One of the drinks that was matched was a rose and lemon kombucha (a fermented tea drink), made with the Taylors infusion, which just blew me away. So much so in fact that I asked the chef if they had any spare scoby starter culture so that I could take one home and start my own batch, and low and behold they sent me packing with a plastic tub of scoby and booch! I must have seemed rather eccentric getting the train back but I’ve since been experimenting with some of the Taylors infusion green teas and have had some real success with the mango and cardamom and lychee and lime flavours. I even introduced my mum to the stuff, and she’s taken to mixing it with her gin instead of tonic. WIN.

The next day, after a lovely night’s sleep at the beautiful country estate hotel Rudding Park Hotel, we gathered together for the first of our workshops – a brilliantly curated morning of storytelling hosted by Jessica Bride and Jess Henderson.
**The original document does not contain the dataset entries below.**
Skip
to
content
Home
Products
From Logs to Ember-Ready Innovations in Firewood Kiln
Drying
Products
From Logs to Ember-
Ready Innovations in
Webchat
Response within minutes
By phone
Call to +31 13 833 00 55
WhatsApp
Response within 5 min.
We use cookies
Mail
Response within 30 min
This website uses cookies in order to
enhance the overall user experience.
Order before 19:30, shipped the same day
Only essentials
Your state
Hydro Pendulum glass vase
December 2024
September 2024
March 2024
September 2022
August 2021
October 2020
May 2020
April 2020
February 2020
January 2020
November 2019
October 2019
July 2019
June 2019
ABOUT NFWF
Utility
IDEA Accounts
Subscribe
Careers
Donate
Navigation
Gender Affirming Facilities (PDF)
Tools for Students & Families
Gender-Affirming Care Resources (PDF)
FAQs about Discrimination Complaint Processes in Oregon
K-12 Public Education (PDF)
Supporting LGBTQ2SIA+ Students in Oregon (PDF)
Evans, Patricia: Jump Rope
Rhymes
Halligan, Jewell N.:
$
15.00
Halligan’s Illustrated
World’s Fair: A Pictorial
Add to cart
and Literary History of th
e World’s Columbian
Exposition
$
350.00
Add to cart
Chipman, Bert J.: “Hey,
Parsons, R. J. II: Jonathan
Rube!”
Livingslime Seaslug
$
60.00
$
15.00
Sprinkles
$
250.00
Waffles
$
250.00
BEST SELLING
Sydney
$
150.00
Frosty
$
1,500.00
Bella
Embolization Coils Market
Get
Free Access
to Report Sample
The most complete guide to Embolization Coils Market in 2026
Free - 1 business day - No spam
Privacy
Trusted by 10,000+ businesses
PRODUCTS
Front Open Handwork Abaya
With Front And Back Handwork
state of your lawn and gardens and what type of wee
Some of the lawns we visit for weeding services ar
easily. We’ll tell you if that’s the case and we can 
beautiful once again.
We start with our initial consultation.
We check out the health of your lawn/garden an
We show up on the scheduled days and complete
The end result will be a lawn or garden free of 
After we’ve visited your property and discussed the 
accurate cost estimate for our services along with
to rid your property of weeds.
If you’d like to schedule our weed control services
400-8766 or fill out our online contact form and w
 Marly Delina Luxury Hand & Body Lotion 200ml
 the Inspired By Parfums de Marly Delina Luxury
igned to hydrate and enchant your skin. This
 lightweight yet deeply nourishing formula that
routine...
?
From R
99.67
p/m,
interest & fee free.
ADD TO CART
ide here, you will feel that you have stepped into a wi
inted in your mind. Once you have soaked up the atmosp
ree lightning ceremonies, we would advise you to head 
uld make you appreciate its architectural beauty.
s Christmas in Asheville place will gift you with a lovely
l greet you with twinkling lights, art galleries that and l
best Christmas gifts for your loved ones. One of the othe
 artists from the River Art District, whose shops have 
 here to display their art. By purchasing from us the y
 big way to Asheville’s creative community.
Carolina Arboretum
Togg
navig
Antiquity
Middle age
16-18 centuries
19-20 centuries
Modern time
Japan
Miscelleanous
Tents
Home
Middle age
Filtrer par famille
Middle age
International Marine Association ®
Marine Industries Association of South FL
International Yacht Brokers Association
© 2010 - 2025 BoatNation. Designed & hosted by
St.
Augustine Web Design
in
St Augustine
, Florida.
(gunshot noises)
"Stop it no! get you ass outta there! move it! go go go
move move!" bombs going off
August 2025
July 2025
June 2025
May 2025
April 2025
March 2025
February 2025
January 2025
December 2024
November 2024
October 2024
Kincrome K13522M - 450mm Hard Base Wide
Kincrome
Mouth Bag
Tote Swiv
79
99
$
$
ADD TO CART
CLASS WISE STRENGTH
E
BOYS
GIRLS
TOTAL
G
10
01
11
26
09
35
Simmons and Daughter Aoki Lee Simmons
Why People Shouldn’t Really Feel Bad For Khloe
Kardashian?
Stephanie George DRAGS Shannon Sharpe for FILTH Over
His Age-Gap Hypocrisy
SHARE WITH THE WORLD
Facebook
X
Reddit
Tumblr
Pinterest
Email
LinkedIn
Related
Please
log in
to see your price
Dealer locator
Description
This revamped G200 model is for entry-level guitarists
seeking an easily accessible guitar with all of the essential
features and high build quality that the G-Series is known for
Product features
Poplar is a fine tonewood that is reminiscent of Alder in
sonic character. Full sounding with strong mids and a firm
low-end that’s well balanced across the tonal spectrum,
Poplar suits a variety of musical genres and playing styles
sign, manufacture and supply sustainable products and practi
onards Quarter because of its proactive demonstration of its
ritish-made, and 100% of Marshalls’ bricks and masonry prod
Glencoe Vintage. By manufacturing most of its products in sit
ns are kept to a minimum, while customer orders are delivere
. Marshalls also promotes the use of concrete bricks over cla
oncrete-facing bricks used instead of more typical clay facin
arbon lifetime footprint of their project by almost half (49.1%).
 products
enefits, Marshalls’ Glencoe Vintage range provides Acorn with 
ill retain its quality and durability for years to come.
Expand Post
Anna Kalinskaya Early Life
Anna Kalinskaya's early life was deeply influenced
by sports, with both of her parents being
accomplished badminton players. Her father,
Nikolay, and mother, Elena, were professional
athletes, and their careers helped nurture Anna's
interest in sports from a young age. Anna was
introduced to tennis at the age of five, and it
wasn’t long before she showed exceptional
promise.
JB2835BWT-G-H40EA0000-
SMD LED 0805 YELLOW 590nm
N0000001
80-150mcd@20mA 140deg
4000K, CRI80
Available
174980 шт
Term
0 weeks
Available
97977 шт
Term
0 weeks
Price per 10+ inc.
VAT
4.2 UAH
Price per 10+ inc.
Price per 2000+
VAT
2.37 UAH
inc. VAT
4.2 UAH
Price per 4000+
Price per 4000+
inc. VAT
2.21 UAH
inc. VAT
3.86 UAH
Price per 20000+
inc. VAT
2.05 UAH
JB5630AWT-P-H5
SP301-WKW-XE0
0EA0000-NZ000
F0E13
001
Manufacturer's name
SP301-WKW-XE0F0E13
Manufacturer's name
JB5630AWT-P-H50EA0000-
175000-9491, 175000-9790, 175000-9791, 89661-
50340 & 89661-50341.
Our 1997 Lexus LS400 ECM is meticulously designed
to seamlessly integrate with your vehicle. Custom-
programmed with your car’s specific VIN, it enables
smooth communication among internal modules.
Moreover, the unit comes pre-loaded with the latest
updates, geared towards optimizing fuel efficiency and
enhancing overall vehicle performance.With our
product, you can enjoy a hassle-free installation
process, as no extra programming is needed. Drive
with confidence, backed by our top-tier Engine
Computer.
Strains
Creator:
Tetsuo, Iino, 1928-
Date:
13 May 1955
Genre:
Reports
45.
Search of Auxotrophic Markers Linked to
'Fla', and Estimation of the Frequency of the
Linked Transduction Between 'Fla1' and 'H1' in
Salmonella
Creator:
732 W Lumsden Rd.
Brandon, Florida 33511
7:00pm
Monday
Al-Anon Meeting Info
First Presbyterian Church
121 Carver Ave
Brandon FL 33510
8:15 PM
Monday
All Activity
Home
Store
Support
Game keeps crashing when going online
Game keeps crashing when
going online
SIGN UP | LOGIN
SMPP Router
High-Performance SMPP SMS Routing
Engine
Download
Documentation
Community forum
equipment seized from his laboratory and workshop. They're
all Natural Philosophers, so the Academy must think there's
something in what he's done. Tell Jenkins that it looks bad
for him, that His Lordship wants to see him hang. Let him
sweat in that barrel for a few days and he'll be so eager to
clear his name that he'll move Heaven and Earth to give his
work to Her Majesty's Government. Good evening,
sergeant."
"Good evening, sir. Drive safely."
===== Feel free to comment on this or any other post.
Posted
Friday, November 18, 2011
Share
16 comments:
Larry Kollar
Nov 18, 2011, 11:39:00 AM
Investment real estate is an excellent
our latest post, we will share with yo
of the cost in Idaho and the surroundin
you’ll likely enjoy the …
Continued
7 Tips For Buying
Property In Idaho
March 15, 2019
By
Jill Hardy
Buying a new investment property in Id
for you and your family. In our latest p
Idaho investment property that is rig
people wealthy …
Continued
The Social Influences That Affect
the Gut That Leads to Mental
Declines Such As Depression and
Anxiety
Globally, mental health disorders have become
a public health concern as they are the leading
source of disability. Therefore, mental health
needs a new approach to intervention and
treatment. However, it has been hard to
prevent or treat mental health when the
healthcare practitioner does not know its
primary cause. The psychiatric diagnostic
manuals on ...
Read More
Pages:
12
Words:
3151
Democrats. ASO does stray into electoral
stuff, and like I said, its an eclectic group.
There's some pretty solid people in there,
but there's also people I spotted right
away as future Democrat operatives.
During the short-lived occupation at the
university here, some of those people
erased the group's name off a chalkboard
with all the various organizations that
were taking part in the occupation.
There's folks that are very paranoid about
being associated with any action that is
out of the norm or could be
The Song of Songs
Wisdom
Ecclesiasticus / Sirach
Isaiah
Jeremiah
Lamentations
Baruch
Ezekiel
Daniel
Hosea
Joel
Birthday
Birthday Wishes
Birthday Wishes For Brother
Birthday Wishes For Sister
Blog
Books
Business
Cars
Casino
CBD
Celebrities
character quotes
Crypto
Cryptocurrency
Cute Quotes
They had put together a really engaging and informative presentation about ‘Master Storytellers’, to help us all get fired up about how we’re going to communicate our journey with you guys: our readers. We heard extracts of podcasts from the likes of Nate Dimeo, looked at beautiful photographs from Annie Lebowitz and Massimo Vitali, as well as videos of David Attenborough and Instagram accounts to make us swoon, such as AnnStreetStudio and FreyaDowson.

We even listened to some of the boss, and talked about the personal and visceral way he writes songs. It was all incredibly useful stuff, and I came away feeling more inspired than I have done in a long time, like I’d lit up a part of my brain that’s been lying slightly dormant for a while. That feeling transported me right back to my university days (minus the hangover), when group learning was the day-to-day, and having time and space to think critically and creatively was a right of passage. Sometimes, when you work for yourself full time and are under the constant cosh of having to bring the work in, such things seem like a luxury, and in truth, it’s fairly rare for work projects feel this rewarding, enriching or purposeful. I really hope you’ll stick with me as I go deeper into this Extraordinary Journey, and that you’ll enjoy coming along for the ride, because there is much more to come.

*Note to dear readers – sorry for the iphone pics. I’m having a nightmare but am due a computer upgrade soon that will mean I can edit and post my SLR pics again. Please bear with me.